Es al cuatro  al que le vuela ojo el tirador, creyendo que es el “Gato del cuatro”, se hace el maje y piensa que don Boris Esersky lo salvará, que será Tony Saca quien ponga la cara o las nalgototas, no, quizá en pensamientos, es el cuatro que recibe una premonición que le dice: “Puedo poner las nalgas, pero nunca la cara”, el cuatro se desmaya. El jugador ve en la lejanía al cinco, esta colorado, no sabe qué hacer, solo siente un golpe que lo hace perder los sentidos, cae como gato envenenado ante el fuerte golpe recibido.

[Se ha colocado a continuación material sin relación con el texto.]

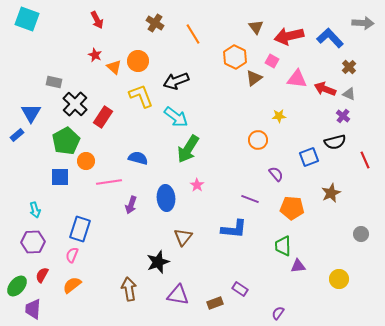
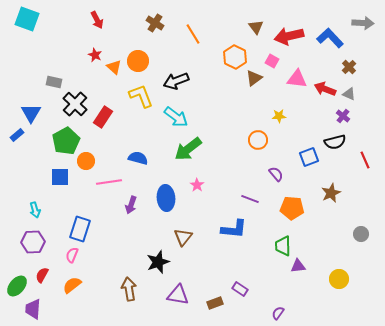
green arrow at (188, 149): rotated 20 degrees clockwise
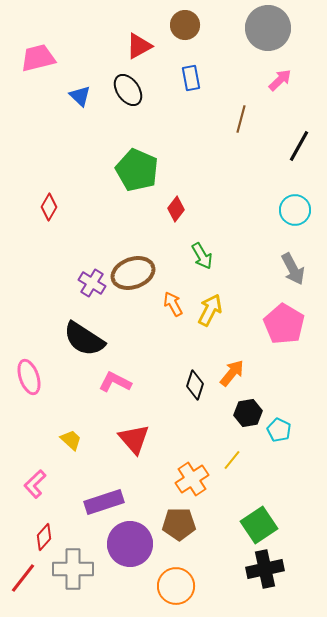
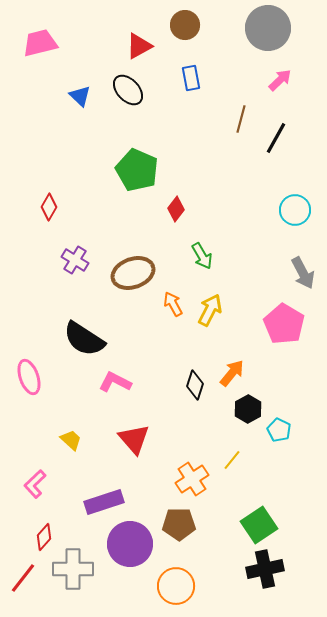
pink trapezoid at (38, 58): moved 2 px right, 15 px up
black ellipse at (128, 90): rotated 8 degrees counterclockwise
black line at (299, 146): moved 23 px left, 8 px up
gray arrow at (293, 269): moved 10 px right, 4 px down
purple cross at (92, 283): moved 17 px left, 23 px up
black hexagon at (248, 413): moved 4 px up; rotated 20 degrees counterclockwise
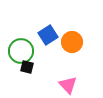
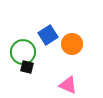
orange circle: moved 2 px down
green circle: moved 2 px right, 1 px down
pink triangle: rotated 24 degrees counterclockwise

Tanto el uno, dos, tres y cuatro salen a brindarle primeros auxilios, al ver que poco a poco se va despertando todos piensan que le gustó el garrotazo recibido. Es el turno del seis, a pesar de su discreto color, sabe que no tendrán compasión de él; prefiere parar las nalguitas ante el embate de la blanca bola. El seis ya es historia. El número siete le dice al número ocho: “Soy el número de la suerte, este hombre no barrerá esta mesa, conmigo todo acabó”, ni ha terminado de hablar cuando le cae un golpe que lo deja viendo estrellitas, es el número siete, que entre pedo y confundido dice: “Soy como Nayic, un día digo una cosa, otro día digo otra”, a lo lejos se escuchan las carcajadas de las demás pelotas.

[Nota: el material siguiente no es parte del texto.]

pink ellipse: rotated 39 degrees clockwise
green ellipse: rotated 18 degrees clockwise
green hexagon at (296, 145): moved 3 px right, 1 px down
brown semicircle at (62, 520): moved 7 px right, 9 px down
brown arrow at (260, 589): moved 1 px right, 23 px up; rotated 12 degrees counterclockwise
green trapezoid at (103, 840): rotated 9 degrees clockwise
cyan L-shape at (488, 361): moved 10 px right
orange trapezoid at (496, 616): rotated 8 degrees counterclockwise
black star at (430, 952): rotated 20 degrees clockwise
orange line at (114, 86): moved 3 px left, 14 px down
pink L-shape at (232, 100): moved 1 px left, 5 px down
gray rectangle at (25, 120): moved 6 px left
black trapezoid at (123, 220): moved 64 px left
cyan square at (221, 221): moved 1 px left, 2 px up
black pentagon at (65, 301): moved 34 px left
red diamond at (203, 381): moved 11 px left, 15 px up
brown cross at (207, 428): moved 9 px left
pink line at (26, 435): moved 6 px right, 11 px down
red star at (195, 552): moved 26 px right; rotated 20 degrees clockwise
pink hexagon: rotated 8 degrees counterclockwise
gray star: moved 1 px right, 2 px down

El ocho, numero negro y de la mala suerte piensa que su desdichado color lo salvará y que al fin disfrutarán de otro jugador que les toque las nalgas; el jugador de turno pide una cerveza, sabe que el número ocho está tapado, debe hacer un doblete y tal vez caiga; a lo lejos se escucha un grito que dice: “Ocho, puyo”, es el ocho quien grita: Siempre vulgar  este capullo”, el número ocho ya encachimbado ante la afrenta recibida grita desaforadamente: ¿Cuál es la envidia, cabrones? Todos ríen, mientras, el ocho sin darse cuenta es embestido de un sopapo que lo hace hablar disparates: “De nada me sirvió ser  un número tan sensual ni la fama de loca, mi vida debe cambiar, quizá vaya al Taber”. El tirador va por el nueve, debe hacer una carambola con el trece, apunta, no es el nueve el que entra a la buchaca sino el trece que mientras va cayendo le grita al jugador: “Jálame la nariz que no me crece”. Fin.